Die nichtverwendeten Variablen solltest du löschen.

Warum hantierst du bei #akt_Time in deinem Programm mit Pointern?


----------



## xvitali (19 September 2008)

Warum pointer? Weil ich verschiedene zeiten brauche. Der Positionier Zylinder braucht mehr zeit als der Beladezylinder oder Spannzange schliessen ist wieder eine andere Zeit. 

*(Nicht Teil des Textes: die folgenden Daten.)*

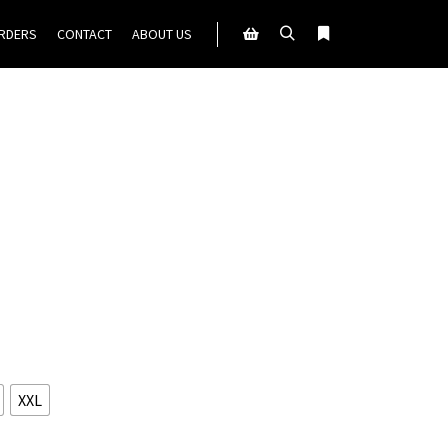
ORDERS
CONTACT
ABOUT US
Search
More info
Shop sidebar
XXL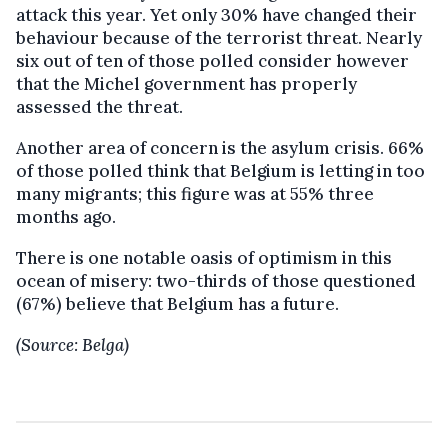
attack this year. Yet only 30% have changed their
behaviour because of the terrorist threat. Nearly
six out of ten of those polled consider however
that the Michel government has properly
assessed the threat.
Another area of concern is the asylum crisis. 66%
of those polled think that Belgium is letting in too
many migrants; this figure was at 55% three
months ago.
There is one notable oasis of optimism in this
ocean of misery: two-thirds of those questioned
(67%) believe that Belgium has a future.
(Source: Belga)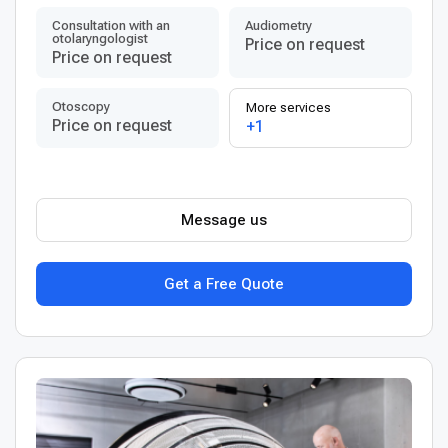
Consultation with an
Audiometry
otolaryngologist
Price on request
Price on request
Otoscopy
More services
Price on request
+1
Message us
Get a Free Quote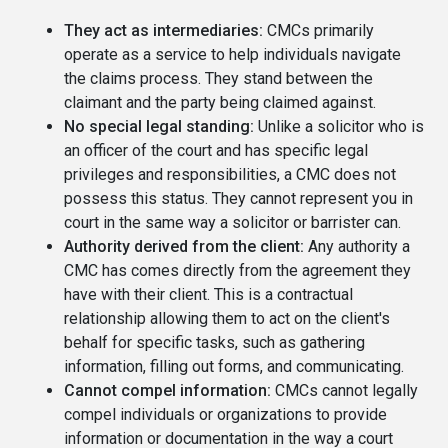
They act as intermediaries:
CMCs primarily
operate as a service to help individuals navigate
the claims process. They stand between the
claimant and the party being claimed against.
No special legal standing:
Unlike a solicitor who is
an officer of the court and has specific legal
privileges and responsibilities, a CMC does not
possess this status. They cannot represent you in
court in the same way a solicitor or barrister can.
Authority derived from the client:
Any authority a
CMC has comes directly from the agreement they
have with their client. This is a contractual
relationship allowing them to act on the client's
behalf for specific tasks, such as gathering
information, filling out forms, and communicating.
Cannot compel information:
CMCs cannot legally
compel individuals or organizations to provide
information or documentation in the way a court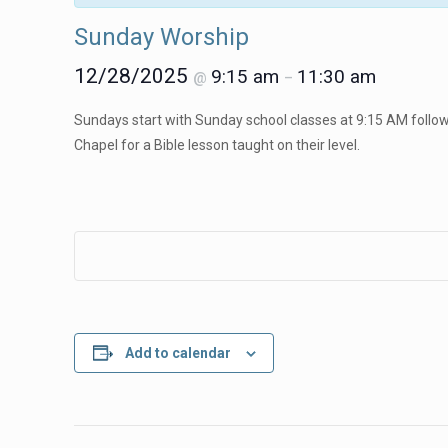
Sunday Worship
12/28/2025
9:15 am
11:30 am
@
–
Sundays start with Sunday school classes at 9:15 AM followe
Chapel for a Bible lesson taught on their level.
Add to calendar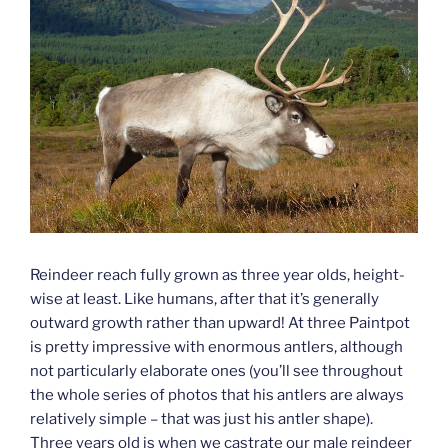
Reindeer reach fully grown as three year olds, height-
wise at least. Like humans, after that it’s generally
outward growth rather than upward! At three Paintpot
is pretty impressive with enormous antlers, although
not particularly elaborate ones (you’ll see throughout
the whole series of photos that his antlers are always
relatively simple – that was just his antler shape).
Three years old is when we castrate our male reindeer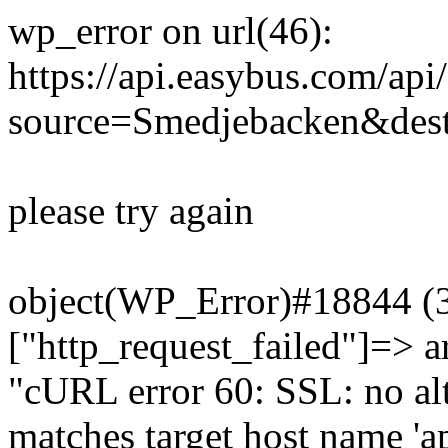
wp_error on url(46):
https://api.easybus.com/api
source=Smedjebacken&dest
please try again
object(WP_Error)#18844 (3)
["http_request_failed"]=> a
"cURL error 60: SSL: no alt
matches target host name 'a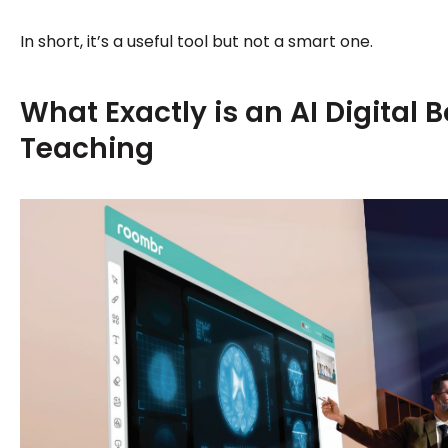
In short, it’s a useful tool but not a smart one.
What Exactly is an AI Digital B
Teaching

Kann man das auch anderes lössen?


----------



## kiestumpe (19 September 2008)

yep, du kannst soviele Timer in deinem FB instanziieren, wie du benötigst.
Warum hast du z.B. Laufz1, laufz2 usw.?


----------



## xvitali (19 September 2008)

Ja das ist kleine schrittkette wenn ich aber mit 20 oder 30 schritten habe, soll ich dann für jeden Schritt einen Teimer in FB instnzieren?


----------



## kiestumpe (19 September 2008)

Warum nicht? natürlich nur für die Zeitschritte. 
Normalerweise ist ja nicht in jedem Schritt ein Zeitglied enthalten sondern andere Bedingungen.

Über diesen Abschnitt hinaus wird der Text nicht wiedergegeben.